The task >> Word for word, return the lines below from the first through the line that has "and only unlocking it when I needed it open.", dropping the pictures.

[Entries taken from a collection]
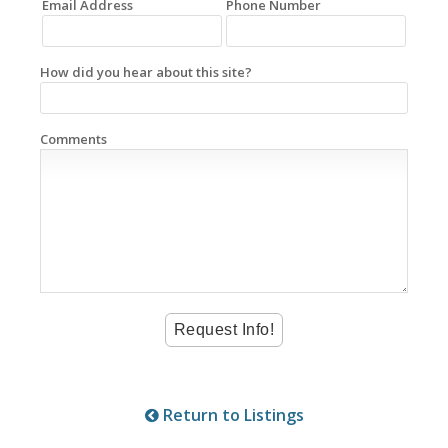
Email Address
Phone Number
How did you hear about this site?
Comments
Return to Listings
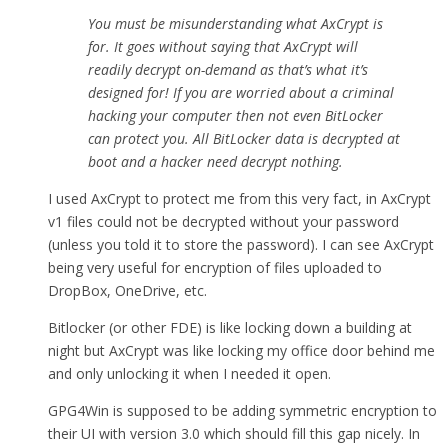
You must be misunderstanding what AxCrypt is
for. It goes without saying that AxCrypt will
readily decrypt on-demand as that’s what it’s
designed for! If you are worried about a criminal
hacking your computer then not even BitLocker
can protect you. All BitLocker data is decrypted at
boot and a hacker need decrypt nothing.
I used AxCrypt to protect me from this very fact, in AxCrypt
v1 files could not be decrypted without your password
(unless you told it to store the password). I can see AxCrypt
being very useful for encryption of files uploaded to
DropBox, OneDrive, etc.
Bitlocker (or other FDE) is like locking down a building at
night but AxCrypt was like locking my office door behind me
and only unlocking it when I needed it open.
GPG4Win is supposed to be adding symmetric encryption to
their UI with version 3.0 which should fill this gap nicely. In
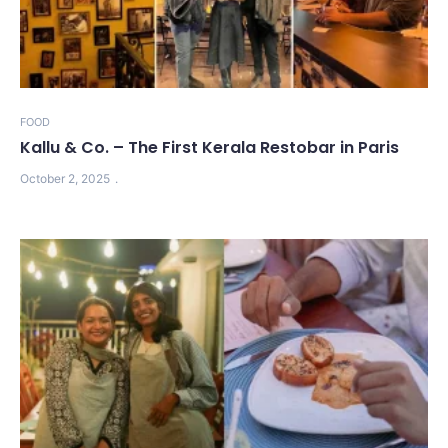
FOOD
Kallu & Co. – The First Kerala Restobar in Paris
October 2, 2025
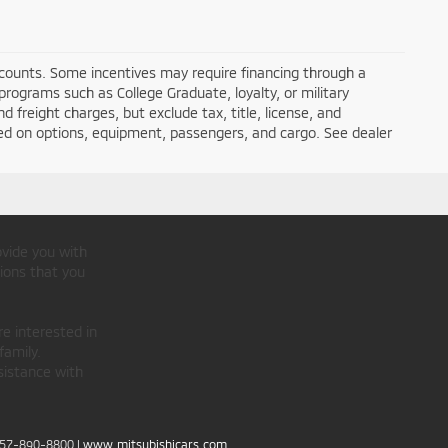
iscounts. Some incentives may require financing through a
programs such as College Graduate, loyalty, or military
nd freight charges, but exclude tax, title, license, and
ed on options, equipment, passengers, and cargo. See dealer
ovide you with
ions that you
re interested in
family.
sistance with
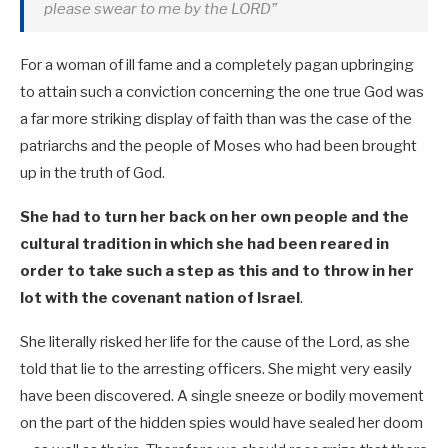
please swear to me by the LORD”
For a woman of ill fame and a completely pagan upbringing
to attain such a conviction concerning the one true God was
a far more striking display of faith than was the case of the
patriarchs and the people of Moses who had been brought
up in the truth of God.
She had to turn her back on her own people and the
cultural tradition in which she had been reared in
order to take such a step as this and to throw in her
lot with the covenant nation of Israel
.
She literally risked her life for the cause of the Lord, as she
told that lie to the arresting officers. She might very easily
have been discovered. A single sneeze or bodily movement
on the part of the hidden spies would have sealed her doom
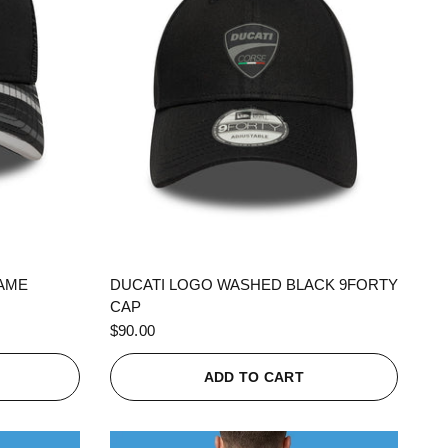
QUICK VIEW
RAME
DUCATI LOGO WASHED BLACK 9FORTY
CAP
$90.00
ADD TO CART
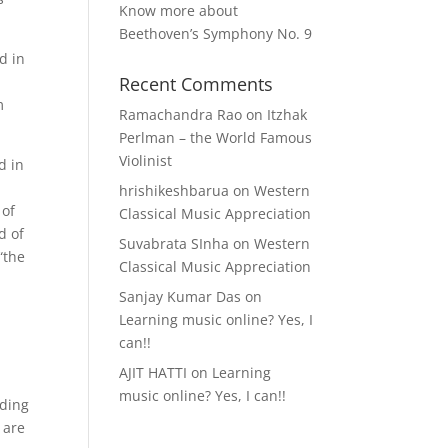
Know more about
Beethoven’s Symphony No. 9
d in
Recent Comments
m
Ramachandra Rao
on
Itzhak
Perlman – the World Famous
Violinist
d in
hrishikeshbarua
on
Western
 of
Classical Music Appreciation
d of
Suvabrata SInha
on
Western
“the
Classical Music Appreciation
Sanjay Kumar Das
on
Learning music online? Yes, I
can!!
AJIT HATTI
on
Learning
music online? Yes, I can!!
ading
 are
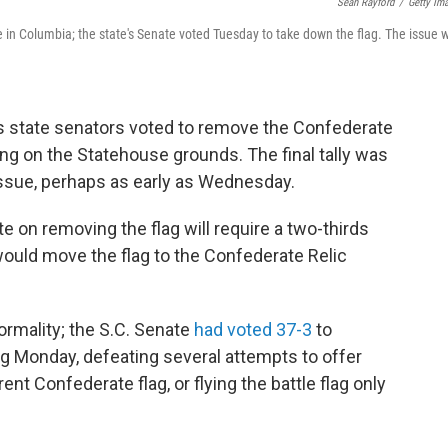
Sean Rayford
/
Getty Im
 in Columbia; the state's Senate voted Tuesday to take down the flag. The issue wi
na's state senators voted to remove the Confederate
ying on the Statehouse grounds. The final tally was
issue, perhaps as early as Wednesday.
e on removing the flag will require a two-thirds
 would move the flag to the Confederate Relic
ormality; the S.C. Senate
had voted 37-3
to
ing Monday, defeating several attempts to offer
ent Confederate flag, or flying the battle flag only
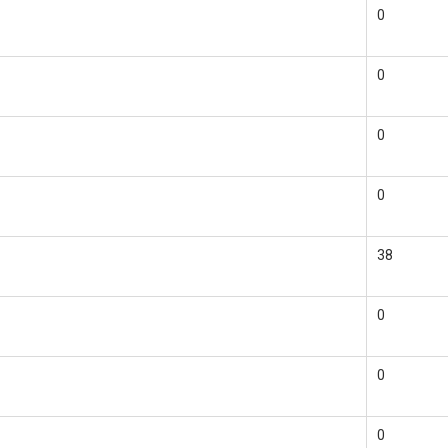
0
0
0
0
38
0
0
0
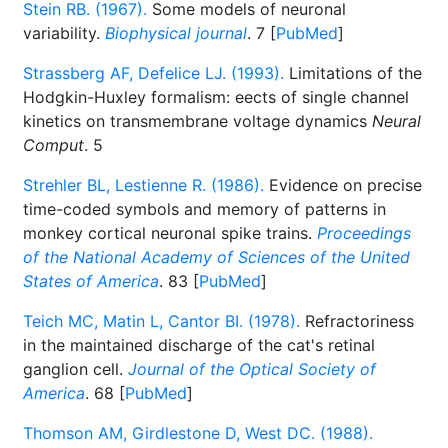
Stein RB. (1967).
Some models of neuronal
variability.
Biophysical journal
. 7 [
PubMed
]
Strassberg AF, Defelice LJ. (1993).
Limitations of the
Hodgkin-Huxley formalism: eects of single channel
kinetics on transmembrane voltage dynamics
Neural
Comput
. 5
Strehler BL, Lestienne R. (1986).
Evidence on precise
time-coded symbols and memory of patterns in
monkey cortical neuronal spike trains.
Proceedings
of the National Academy of Sciences of the United
States of America
. 83 [
PubMed
]
Teich MC, Matin L, Cantor BI. (1978).
Refractoriness
in the maintained discharge of the cat's retinal
ganglion cell.
Journal of the Optical Society of
America
. 68 [
PubMed
]
Thomson AM, Girdlestone D, West DC. (1988).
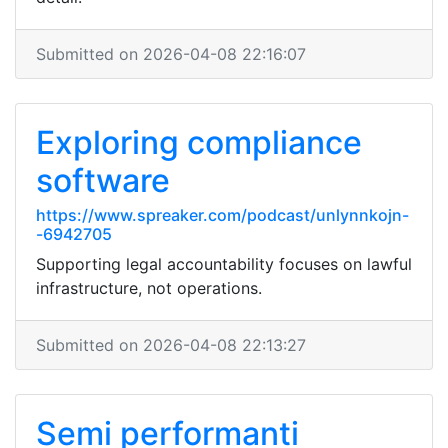
Submitted on 2026-04-08 22:16:07
Exploring compliance
software
https://www.spreaker.com/podcast/unlynnkojn-
-6942705
Supporting legal accountability focuses on lawful
infrastructure, not operations.
Submitted on 2026-04-08 22:13:27
Semi performanti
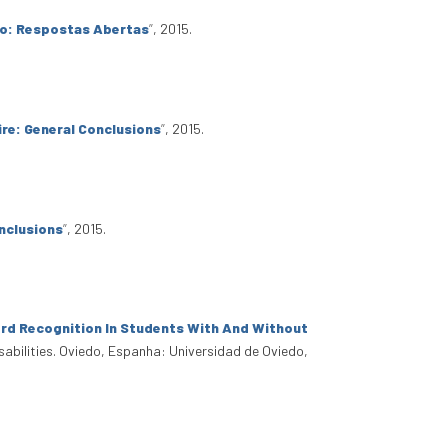
io: Respostas Abertas
”
, 2015.
re: General Conclusions
”
, 2015.
nclusions
”
, 2015.
rd Recognition In Students With And Without
sabilities. Oviedo, Espanha: Universidad de Oviedo,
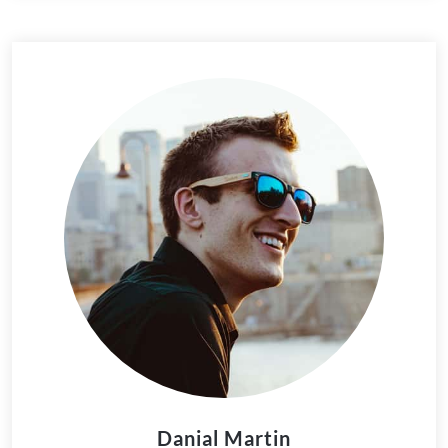
Danial Martin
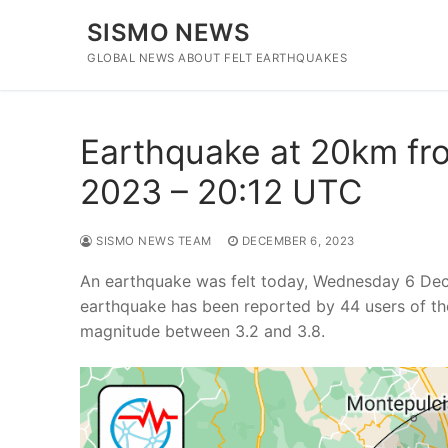
Skip
SISMO NEWS
to
content
GLOBAL NEWS ABOUT FELT EARTHQUAKES
Earthquake at 20km fro
2023 – 20:12 UTC
SISMO NEWS TEAM
DECEMBER 6, 2023
An earthquake was felt today, Wednesday 6 Dece
earthquake has been reported by 44 users of th
magnitude between 3.2 and 3.8.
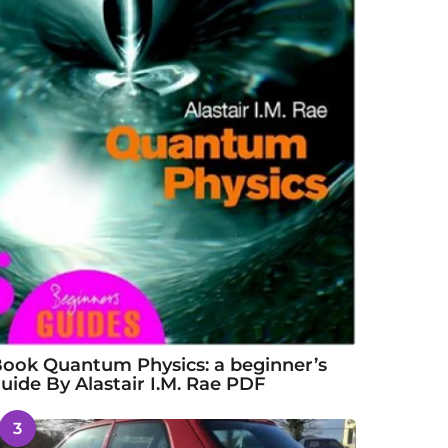
ook Quantum Physics: a beginner’s
uide By Alastair I.M. Rae PDF
3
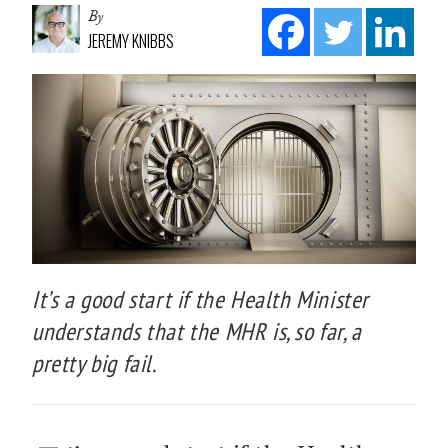
By
JEREMY KNIBBS
It’s a good start if the Health Minister
understands that the MHR is, so far, a
pretty big fail.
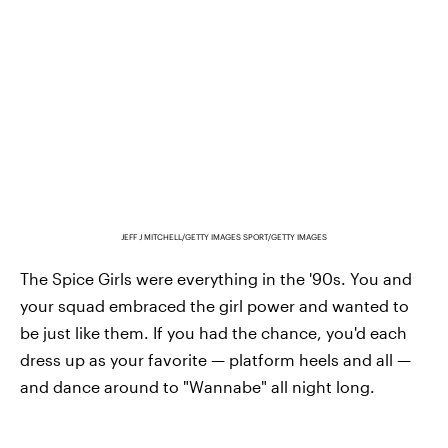
JEFF J MITCHELL/GETTY IMAGES SPORT/GETTY IMAGES
The Spice Girls were everything in the '90s. You and
your squad embraced the girl power and wanted to
be just like them. If you had the chance, you'd each
dress up as your favorite — platform heels and all —
and dance around to "Wannabe" all night long.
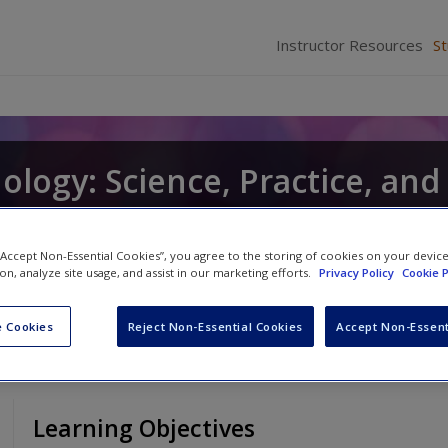
Instructor Resources
S
hology: Science, Practice, and
 “Accept Non-Essential Cookies”, you agree to the storing of cookies on your devic
antz
ion, analyze site usage, and assist in our marketing efforts.
Privacy Policy
Cookie P
 Cookies
Reject Non-Essential Cookies
Accept Non-Essent
Learning Objectives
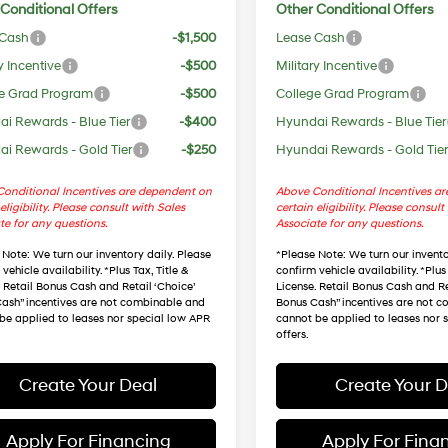
Conditional Offers
Other Conditional Offers
 Cash
-$1,500
Lease Cash
y Incentive
-$500
Military Incentive
e Grad Program
-$500
College Grad Program
i Rewards - Blue Tier
-$400
Hyundai Rewards - Blue Tier
i Rewards - Gold Tier
-$250
Hyundai Rewards - Gold Tie
onditional Incentives are dependent on
Above Conditional Incentives a
eligibility. Please consult with Sales
certain eligibility. Please consult
te for any questions.
Associate for any questions.
 Note
: We turn our inventory daily. Please
*
Please Note
: We turn our invento
vehicle availability. *Plus Tax, Title &
confirm vehicle availability. *Plus 
. Retail Bonus Cash and Retail ‘Choice’
License. Retail Bonus Cash and Re
ash” incentives are not combinable and
Bonus Cash” incentives are not 
be applied to leases nor special low APR
cannot be applied to leases nor 
offers.
Create Your Deal
Create Your D
Apply For Financing
Apply For Fina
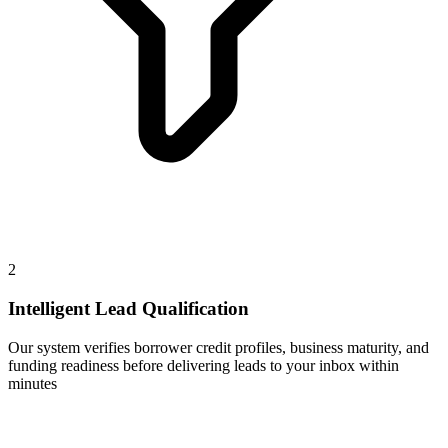
2
Intelligent Lead Qualification
Our system verifies borrower credit profiles, business maturity, and
funding readiness before delivering leads to your inbox within
minutes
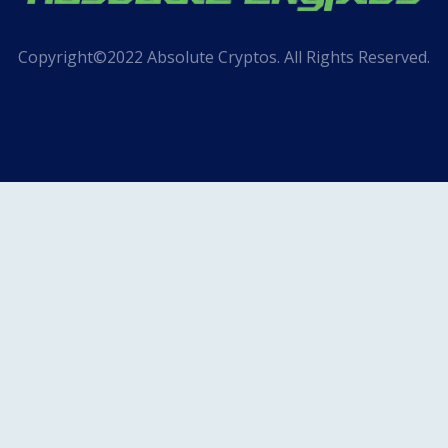
Copyright©2022 Absolute Cryptos. All Rights Reserved.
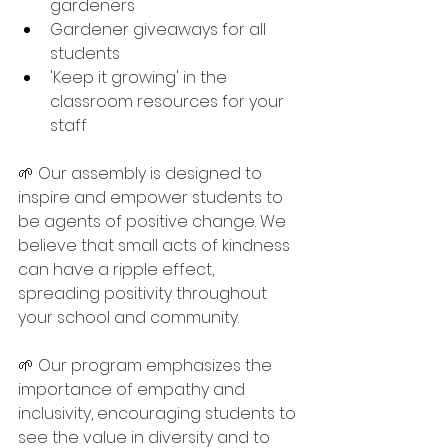
gardeners
Gardener giveaways for all 
students
'Keep it growing' in the 
classroom resources for your 
staff
🌱 Our assembly is designed to 
inspire and empower students to 
be agents of positive change. We 
believe that small acts of kindness 
can have a ripple effect, 
spreading positivity throughout 
your school and community. 
🌱 Our program emphasizes the 
importance of empathy and 
inclusivity, encouraging students to 
see the value in diversity and to 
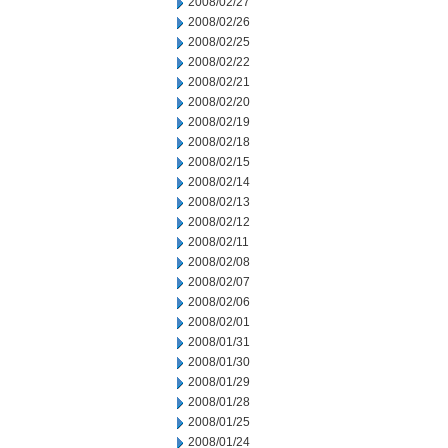
2008/02/27
2008/02/26
2008/02/25
2008/02/22
2008/02/21
2008/02/20
2008/02/19
2008/02/18
2008/02/15
2008/02/14
2008/02/13
2008/02/12
2008/02/11
2008/02/08
2008/02/07
2008/02/06
2008/02/01
2008/01/31
2008/01/30
2008/01/29
2008/01/28
2008/01/25
2008/01/24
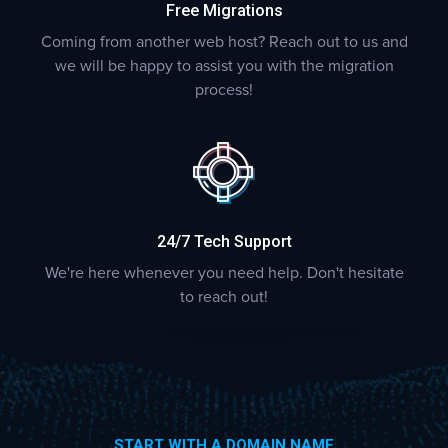
Free Migrations
Coming from another web host? Reach out to us and
we will be happy to assist you with the migration
process!
24/7 Tech Support
We're here whenever you need help. Don't hesitate
to reach out!
START WITH A DOMAIN NAME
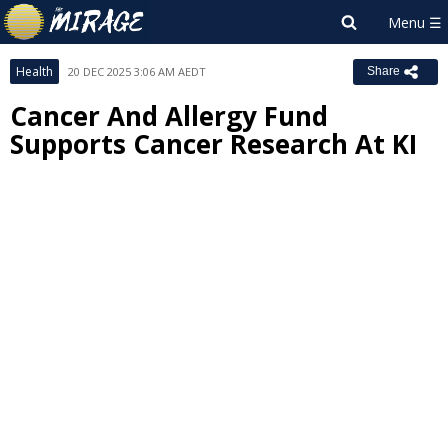
Health
20 DEC 2025 3:06 AM AEDT
Share
Cancer And Allergy Fund
Supports Cancer Research At KI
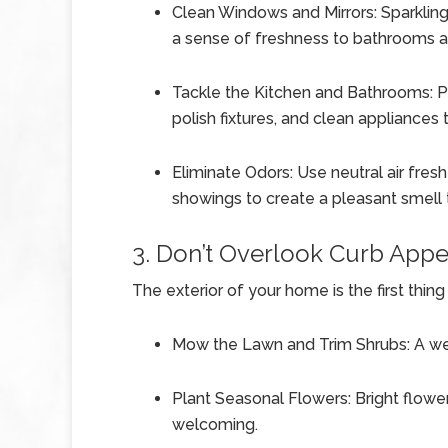
Clean Windows and Mirrors: Sparkling
a sense of freshness to bathrooms 
Tackle the Kitchen and Bathrooms: Pa
polish fixtures, and clean appliances
Eliminate Odors: Use neutral air fre
showings to create a pleasant smell
3. Don’t Overlook Curb Appe
The exterior of your home is the first thin
Mow the Lawn and Trim Shrubs: A well
Plant Seasonal Flowers: Bright flow
welcoming.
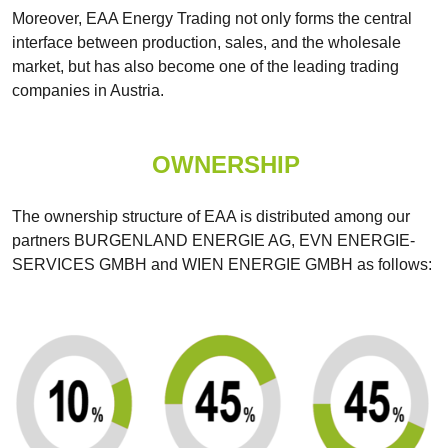
Moreover, EAA Energy Trading not only forms the central
interface between production, sales, and the wholesale
market, but has also become one of the leading trading
companies in Austria.
OWNERSHIP
The ownership structure of EAA is distributed among our
partners BURGENLAND ENERGIE AG, EVN ENERGIE-
SERVICES GMBH and WIEN ENERGIE GMBH as follows:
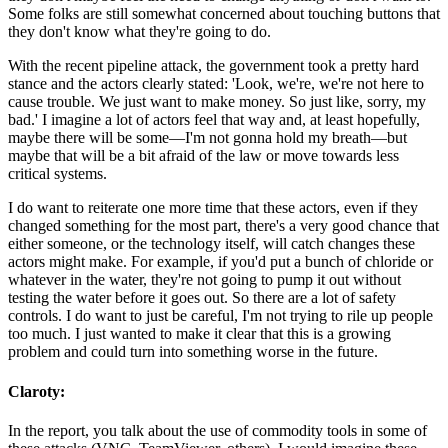
Some folks are still somewhat concerned about touching buttons that
they don't know what they're going to do.
With the recent pipeline attack, the government took a pretty hard
stance and the actors clearly stated: 'Look, we're, we're not here to
cause trouble. We just want to make money. So just like, sorry, my
bad.' I imagine a lot of actors feel that way and, at least hopefully,
maybe there will be some—I'm not gonna hold my breath—but
maybe that will be a bit afraid of the law or move towards less
critical systems.
I do want to reiterate one more time that these actors, even if they
changed something for the most part, there's a very good chance that
either someone, or the technology itself, will catch changes these
actors might make. For example, if you'd put a bunch of chloride or
whatever in the water, they're not going to pump it out without
testing the water before it goes out. So there are a lot of safety
controls. I do want to just be careful, I'm not trying to rile up people
too much. I just wanted to make it clear that this is a growing
problem and could turn into something worse in the future.
Claroty:
In the report, you talk about the use of commodity tools in some of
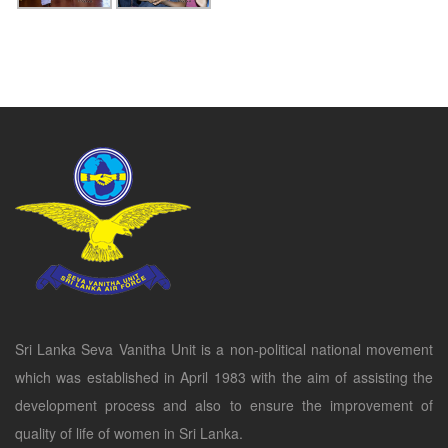
Sri Lanka Seva Vanitha Unit is a non-political national movement
which was established in April 1983 with the aim of assisting the
development process and also to ensure the improvement of
quality of life of women in Sri Lanka.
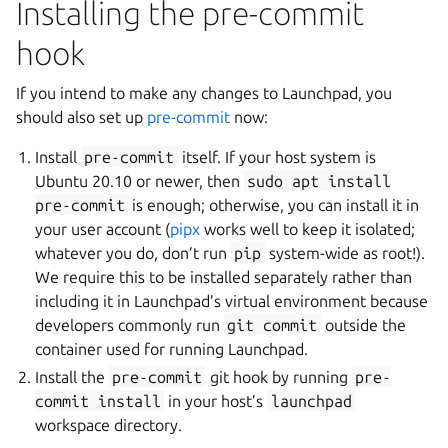
Installing the pre-commit
hook
If you intend to make any changes to Launchpad, you
should also set up
pre-commit
now:
Install
pre-commit
itself. If your host system is
Ubuntu 20.10 or newer, then
sudo
apt
install
pre-commit
is enough; otherwise, you can install it in
your user account (
pipx
works well to keep it isolated;
whatever you do, don’t run
pip
system-wide as root!).
We require this to be installed separately rather than
including it in Launchpad’s virtual environment because
developers commonly run
git
commit
outside the
container used for running Launchpad.
Install the
pre-commit
git hook by running
pre-
commit
install
in your host’s
launchpad
workspace directory.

Output of the task >>
Email Address
Phone Number
How did you hear about this site?
Comments
Return to Listings
You must be misunderstanding what AxCrypt is
for. It goes without saying that AxCrypt will
readily decrypt on-demand as that’s what it’s
designed for! If you are worried about a criminal
hacking your computer then not even BitLocker
can protect you. All BitLocker data is decrypted at
boot and a hacker need decrypt nothing.
I used AxCrypt to protect me from this very fact, in AxCrypt
v1 files could not be decrypted without your password
(unless you told it to store the password). I can see AxCrypt
being very useful for encryption of files uploaded to
DropBox, OneDrive, etc.
Bitlocker (or other FDE) is like locking down a building at
night but AxCrypt was like locking my office door behind me
and only unlocking it when I needed it open.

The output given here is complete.